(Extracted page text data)
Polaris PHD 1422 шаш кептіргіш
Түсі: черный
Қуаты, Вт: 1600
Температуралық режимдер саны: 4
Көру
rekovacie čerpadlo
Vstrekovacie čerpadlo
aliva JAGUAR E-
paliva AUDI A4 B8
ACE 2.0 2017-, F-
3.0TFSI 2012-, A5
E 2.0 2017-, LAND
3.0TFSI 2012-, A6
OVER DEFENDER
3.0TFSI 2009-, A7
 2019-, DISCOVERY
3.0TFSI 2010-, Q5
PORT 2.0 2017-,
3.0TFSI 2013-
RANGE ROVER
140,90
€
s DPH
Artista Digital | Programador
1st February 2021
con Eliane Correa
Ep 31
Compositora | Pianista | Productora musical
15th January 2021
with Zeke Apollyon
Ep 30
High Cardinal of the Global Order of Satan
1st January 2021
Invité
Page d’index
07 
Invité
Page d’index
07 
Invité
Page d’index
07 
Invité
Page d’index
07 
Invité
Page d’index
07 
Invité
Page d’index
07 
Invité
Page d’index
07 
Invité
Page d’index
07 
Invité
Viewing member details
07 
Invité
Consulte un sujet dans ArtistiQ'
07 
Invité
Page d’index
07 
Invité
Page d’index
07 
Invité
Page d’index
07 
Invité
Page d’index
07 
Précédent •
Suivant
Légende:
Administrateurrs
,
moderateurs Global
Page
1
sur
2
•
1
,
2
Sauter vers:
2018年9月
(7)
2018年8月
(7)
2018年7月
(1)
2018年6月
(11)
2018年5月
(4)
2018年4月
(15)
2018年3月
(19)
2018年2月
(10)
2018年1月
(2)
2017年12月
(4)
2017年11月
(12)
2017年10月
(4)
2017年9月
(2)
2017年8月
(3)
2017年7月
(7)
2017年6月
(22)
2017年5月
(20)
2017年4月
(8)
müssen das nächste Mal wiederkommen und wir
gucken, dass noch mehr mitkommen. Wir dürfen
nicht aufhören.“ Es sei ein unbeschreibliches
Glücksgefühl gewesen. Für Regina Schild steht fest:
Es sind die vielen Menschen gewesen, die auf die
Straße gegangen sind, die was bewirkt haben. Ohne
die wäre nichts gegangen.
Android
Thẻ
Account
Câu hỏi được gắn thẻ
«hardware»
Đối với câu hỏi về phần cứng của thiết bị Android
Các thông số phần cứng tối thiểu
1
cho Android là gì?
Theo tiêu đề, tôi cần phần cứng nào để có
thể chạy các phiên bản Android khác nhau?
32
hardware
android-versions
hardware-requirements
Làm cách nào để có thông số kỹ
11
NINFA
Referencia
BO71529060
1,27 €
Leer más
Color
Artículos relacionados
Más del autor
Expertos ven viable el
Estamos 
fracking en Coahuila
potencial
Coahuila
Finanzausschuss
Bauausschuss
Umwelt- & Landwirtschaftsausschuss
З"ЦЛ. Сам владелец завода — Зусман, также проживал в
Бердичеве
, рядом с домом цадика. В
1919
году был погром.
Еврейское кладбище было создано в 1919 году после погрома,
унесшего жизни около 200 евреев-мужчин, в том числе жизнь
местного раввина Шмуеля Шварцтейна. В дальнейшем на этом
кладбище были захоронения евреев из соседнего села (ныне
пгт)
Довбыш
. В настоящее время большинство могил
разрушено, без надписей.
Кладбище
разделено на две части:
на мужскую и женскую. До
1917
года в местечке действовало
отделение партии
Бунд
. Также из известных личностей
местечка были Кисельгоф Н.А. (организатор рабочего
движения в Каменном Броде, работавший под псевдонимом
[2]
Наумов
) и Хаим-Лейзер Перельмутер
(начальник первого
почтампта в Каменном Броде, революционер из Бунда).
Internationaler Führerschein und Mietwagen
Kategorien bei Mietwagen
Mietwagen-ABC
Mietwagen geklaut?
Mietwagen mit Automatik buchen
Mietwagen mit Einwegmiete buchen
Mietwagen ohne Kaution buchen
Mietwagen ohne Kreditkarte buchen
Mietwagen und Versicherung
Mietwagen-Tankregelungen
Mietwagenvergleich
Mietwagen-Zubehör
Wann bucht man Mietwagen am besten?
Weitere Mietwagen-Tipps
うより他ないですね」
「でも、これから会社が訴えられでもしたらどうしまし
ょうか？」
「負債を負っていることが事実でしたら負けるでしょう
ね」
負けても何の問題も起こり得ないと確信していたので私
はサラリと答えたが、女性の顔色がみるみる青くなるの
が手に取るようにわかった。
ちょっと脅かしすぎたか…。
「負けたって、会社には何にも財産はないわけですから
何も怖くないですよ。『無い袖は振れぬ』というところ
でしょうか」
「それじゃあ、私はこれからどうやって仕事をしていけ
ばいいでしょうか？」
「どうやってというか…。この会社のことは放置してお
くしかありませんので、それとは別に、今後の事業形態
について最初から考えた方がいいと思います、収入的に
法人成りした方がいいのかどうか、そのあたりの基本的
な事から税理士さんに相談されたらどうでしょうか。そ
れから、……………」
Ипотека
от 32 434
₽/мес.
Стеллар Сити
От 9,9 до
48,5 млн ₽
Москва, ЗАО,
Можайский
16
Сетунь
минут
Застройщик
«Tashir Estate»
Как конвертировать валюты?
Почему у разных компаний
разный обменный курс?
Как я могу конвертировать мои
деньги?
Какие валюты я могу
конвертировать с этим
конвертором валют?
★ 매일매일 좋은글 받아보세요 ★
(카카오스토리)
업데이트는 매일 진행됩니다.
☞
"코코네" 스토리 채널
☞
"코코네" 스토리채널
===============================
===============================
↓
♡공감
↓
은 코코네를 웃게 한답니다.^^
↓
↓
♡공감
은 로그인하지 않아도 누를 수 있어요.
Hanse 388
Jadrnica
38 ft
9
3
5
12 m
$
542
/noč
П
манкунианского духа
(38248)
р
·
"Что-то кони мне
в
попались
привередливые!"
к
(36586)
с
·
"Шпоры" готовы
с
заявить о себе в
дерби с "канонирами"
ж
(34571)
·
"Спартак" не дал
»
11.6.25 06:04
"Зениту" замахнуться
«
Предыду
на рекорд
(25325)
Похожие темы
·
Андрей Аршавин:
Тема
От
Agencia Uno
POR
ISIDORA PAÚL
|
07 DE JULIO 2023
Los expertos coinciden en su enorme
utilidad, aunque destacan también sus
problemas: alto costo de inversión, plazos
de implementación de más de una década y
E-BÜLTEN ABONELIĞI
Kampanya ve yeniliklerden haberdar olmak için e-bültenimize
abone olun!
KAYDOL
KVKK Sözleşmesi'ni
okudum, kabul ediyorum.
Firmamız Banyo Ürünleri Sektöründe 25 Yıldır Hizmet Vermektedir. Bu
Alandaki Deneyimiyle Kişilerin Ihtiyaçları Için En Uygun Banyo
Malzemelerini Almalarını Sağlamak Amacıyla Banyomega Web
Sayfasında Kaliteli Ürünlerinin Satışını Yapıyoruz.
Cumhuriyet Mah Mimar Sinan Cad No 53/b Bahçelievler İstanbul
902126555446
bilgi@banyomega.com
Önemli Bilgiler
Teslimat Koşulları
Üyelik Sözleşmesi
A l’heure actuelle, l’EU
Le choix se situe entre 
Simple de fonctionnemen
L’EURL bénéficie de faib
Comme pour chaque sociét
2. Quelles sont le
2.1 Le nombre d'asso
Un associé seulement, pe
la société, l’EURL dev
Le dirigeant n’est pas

PROBLEM TO SOLVE:
Please report all lines in the entries where "gewesen" appears.

RESULT OF THIS TASK:
Glücksgefühl gewesen. Für Regina Schild steht fest:
Es sind die vielen Menschen gewesen, die auf die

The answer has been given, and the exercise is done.